Predicting the risk of long-term relapse in MOGAD
Francis, Anna Gomez, Enrique Chen, Bo Woodhall, Mark Blain, Camilla Cooper, Sarah Dobson, Ruth Fisniku, Leonora Halfpenny, Christopher Hobart, Jeremy
Francis, Anna
Gomez, Enrique
Chen, Bo
Woodhall, Mark
Blain, Camilla
Cooper, Sarah
Dobson, Ruth
Fisniku, Leonora
Halfpenny, Christopher
Hobart, Jeremy
Glos Author
Date
2022-10-12
Journal Title
Subject
Type
Conference Abstract
Collections
Abstract
Introduction: Approximately half of patients with MOG-antibody associated disease (MOGAD) relapse. It is not clear whether early relapsing activity (within 1 year of initial attack) indicates risk of chronic disease. We aimed to identify whether early relapse, along with predictors of early relapses, predicts relapse beyond one year.

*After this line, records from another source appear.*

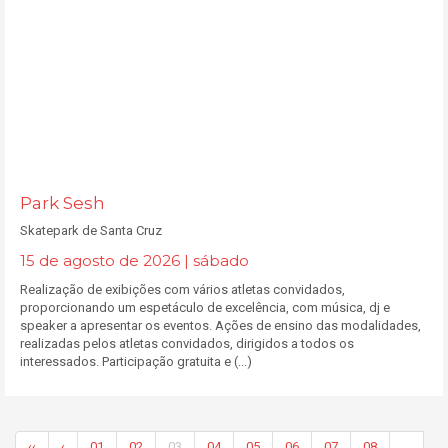
Park Sesh
Skatepark de Santa Cruz
15 de agosto de 2026 | sábado
Realização de exibições com vários atletas convidados,
proporcionando um espetáculo de excelência, com música, dj e
speaker a apresentar os eventos. Ações de ensino das modalidades,
realizadas pelos atletas convidados, dirigidos a todos os
interessados. Participação gratuita e (...)
‹‹
‹
01
02
03
04
05
06
07
08
…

Methods: A prospective cohort of 192 MOGAD patients from 5 UK centres with at least 2 years’ disease duration and no long-term immunosuppressive treatment during the first year were included. One hundred and eighteen (61%) experienced relapses at any stage.
Univariate Cox regressions for time-to-relapse after the first year were performed with covariates including the presence and number of early relapses, the timing of early relapse (categorized in three-month epochs), decision to treat with corticosteroid and duration of taper (days), age at onset, self-identified race, onset phenotype and seroconversion to MOG antibody-negative. Multivariate Cox-regression models included all previously significant variables, as well as MOG-antibody seroconversion.
Results: Out of 118 relapsing MOGAD patients, we found 49 (25.5%) patients with early relapses with a median number of 1 (range 1-4) relapses.
Univariate analysis revealed an increased risk of long-term relapse with any early relapse (Hazard Ratio [HR] 1.60, CI 1.16-1.89), relapses in the first (HR 2.24, CI 1.27-3.92) or the last 3-month epoch (HR 2.66, 1.22-5.78), higher numbers of early relapses (HR 1.48, CI 1.16-1.89) and non-white race (HR 1.94, CI 1.08-3.48). Longer duration of early corticosteroid treatment (HR 0.99days, CI 0.996-0.999, p=0.035) was protective.
Following multivariate regression analysis, the number of early relapses and relapse in the first (HR 2.51, CI 1.19-5.27) and third 3-month epochs (HR 3.71, CI 1.52-9.06) were significant, as were days on corticosteroid treatment (HR 0.99days, CI 0.99-0.99; HR 30 days 0.74) and non-white race (HR 2.69, CI 1.45-5.11).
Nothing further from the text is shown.